SK: It’s hard to understand a moment in history when you’re in it. In 1954 and 1955, during the early days of the civil rights movement with the Montgomery bus boycott and Brown v. Board of Education, they weren’t even using the phrase, “civil rights movemen.t” They were just everyday people fighting for equality and fighting for access. I think we’re in one of those moments right now. I think we’re in a deeply problematic time in the history of our country. This past January and February were the deadly months ever measured for police brutality in America. Almost nobody’s talking about it, and it’s because I think people are overwhelmed with so many different issues and challenges. It sounds almost fictional. Like today people are talking about – is nuclear war with North Korea possible? All of the sudden, it’s really difficult to think about individual, local injustices when – no matter how far-fetched it may or may not be – you’re also faced with the threat of human extinction. I think this generation will better understand where we are right now in five or 10 years. People are feeling it, but it’s hard to give a historical context that it necessitates. I think people will look back on this time and be glad that they fought back. So I think it’s going to have an indelible mark on this generation. I’m 37, but even the people younger than me, college students, people in their 20s, I think they will come of age in a way that’s frighteningly similar to those who grow up in the civil rights movement.

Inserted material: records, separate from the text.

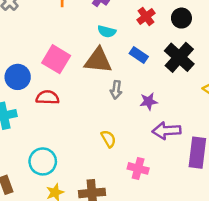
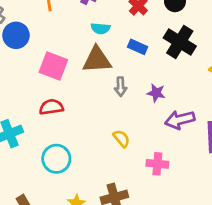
blue circle: (18, 77) -> (16, 35), moved
purple star: (149, 101) -> (156, 93), turned 30
cyan circle: (43, 161) -> (56, 159), moved

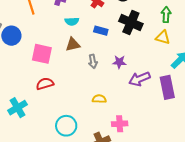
brown triangle: (97, 60) -> (73, 45), size x0.7
yellow semicircle: (121, 139) -> (99, 99), turned -40
cyan circle: (56, 159) -> (66, 126), moved
pink cross: (157, 164) -> (120, 124), moved

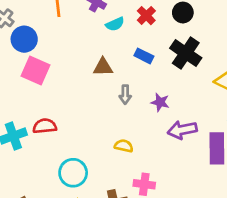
cyan semicircle: (72, 21) -> (115, 24), moved, turned -32
pink square: (42, 54) -> (35, 70), moved
red semicircle: (45, 84) -> (45, 126), moved

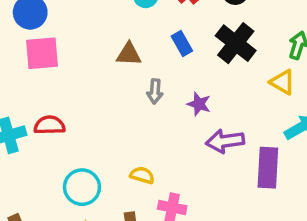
blue rectangle: (144, 56) -> (182, 43), turned 30
pink square: (35, 70) -> (42, 53), turned -32
yellow semicircle: (124, 146) -> (142, 175), moved

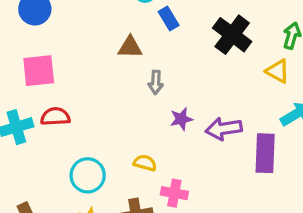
blue rectangle: (182, 43) -> (169, 18), moved
pink square: (42, 53) -> (39, 71), moved
purple star: (199, 104) -> (181, 119), moved, turned -30

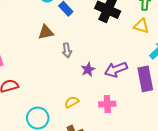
yellow semicircle: (145, 163) -> (72, 102), turned -32
pink cross: (174, 193) -> (107, 104), moved

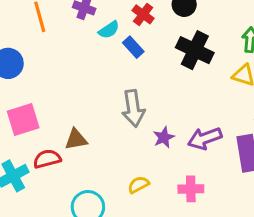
brown triangle: (46, 32) -> (76, 139), moved
gray arrow: (67, 50) -> (133, 108), size x1.6

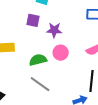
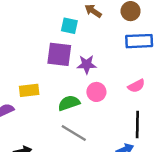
purple square: (33, 20) -> (59, 54), size x1.5

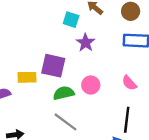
purple square: (59, 54) -> (53, 66), moved
purple star: (87, 64) -> (86, 43), moved, turned 30
pink semicircle: (136, 86) -> (129, 83), turned 70

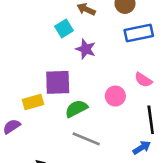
cyan square: (71, 20) -> (64, 29), turned -35
pink circle: (91, 85) -> (115, 96), moved

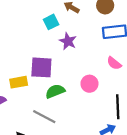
pink semicircle: (143, 80) -> (114, 63), moved
gray line: (86, 139) -> (44, 117), moved

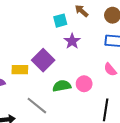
purple square: (41, 67) -> (43, 60), turned 30
green semicircle: (55, 91) -> (62, 86), moved

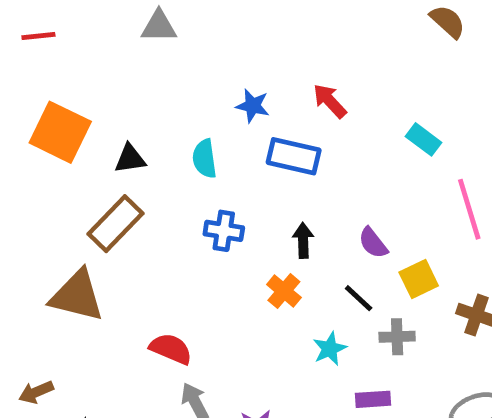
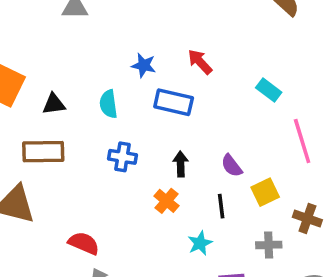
brown rectangle: (116, 224) -> (43, 152), turned 45
black line: (359, 298) -> (221, 206), turned 40
gray cross: (397, 337) -> (269, 245), moved

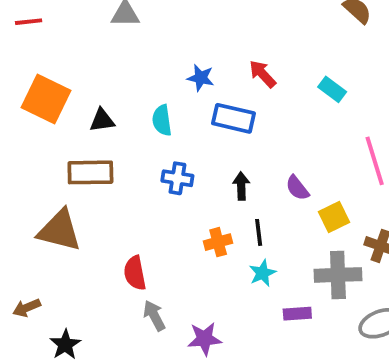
cyan rectangle: (269, 90) -> (332, 89), moved
orange cross: (167, 201) -> (218, 242), moved, turned 35
black line: (221, 206) -> (259, 232), moved
red semicircle: (84, 243) -> (135, 273), turned -124
gray cross: (269, 245) -> (338, 275), size x1.6

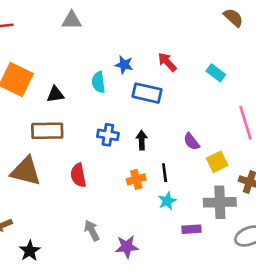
cyan semicircle: (162, 120) -> (98, 82), moved
black arrow: (241, 186) -> (142, 140), moved
red semicircle: (135, 273) -> (78, 175), moved

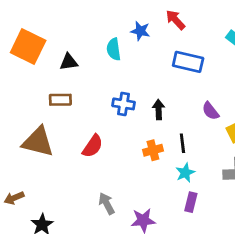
red arrow: (167, 62) -> (175, 20), moved
blue rectangle: (147, 93) -> (188, 62), moved
brown rectangle: (47, 131) -> (60, 100), size x0.7
red semicircle: (78, 175) -> (93, 146), turned -135
purple rectangle: (192, 229) -> (191, 202), moved, turned -72

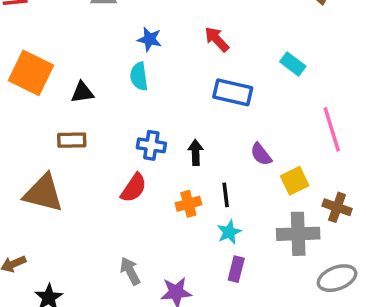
blue star: (140, 31) -> (150, 39), moved
red semicircle: (93, 146) -> (134, 188), moved

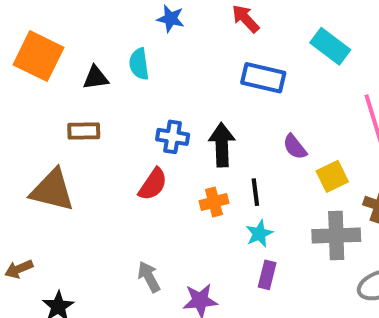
cyan rectangle: (293, 64) -> (330, 46), size x1.4
cyan semicircle: (139, 76) -> (139, 64), moved
black arrow: (196, 152) -> (222, 145), size x1.5

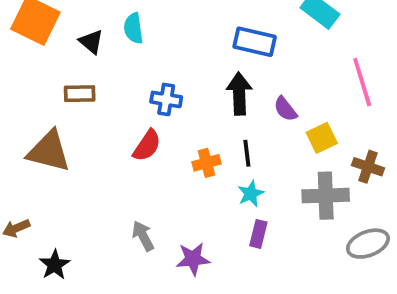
black triangle: (96, 78) -> (91, 42), turned 48
black arrow: (222, 145) -> (239, 94), moved

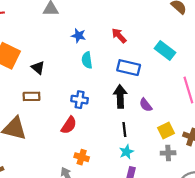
cyan semicircle: (133, 28) -> (87, 60), moved
yellow square: (322, 138) -> (166, 131), moved
orange cross: (206, 163) -> (82, 157), moved, turned 32
gray cross: (326, 196) -> (168, 153), size x0.6

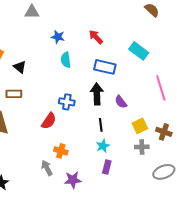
blue cross: (80, 100) -> (67, 102), moved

SK: I love Portland, I’ve been there many times. I love the Pacific Northwest. It’s an area where I feel like – more than a lot of places in the country – people care about a lot of issues that I care about, be it the environment, removing money from politics, even issues of injustice are very important to the people of Portland. And I’ve always gotten a whole lot of support from Portland, so I decided to come back.
My talk is about what I’m calling “The New Civil Rights Movement” – echoes of my talk were in an answer I gave before. What I’m trying to do is give people historical context of where we are right now and how we got here. One of the things I’m going to encourage people to do is to trust their gut about how it feels right now. I’ve traveled the country; people do not feel good about where we are right now. It’s a feeling, and it’s difficult to describe. Malcolm Gladwell, in his book “Blink,” talked about the complicated nature of your gut – what are your instincts? It feels so bad and problematic right now that there’s an instinct to brush it off.
What I’m trying to encourage people to do in Portland is to not ignore it, don’t brush it off. Lean into why you feel that way; those are the first steps to really developing a true ethic of fighting back against it. And I want to give people context for what happens if we don’t fight back. What has happened in previous generations and eras, when people saw something that troubled them and didn’t fight against it? I want to unpack what that means for us as a country.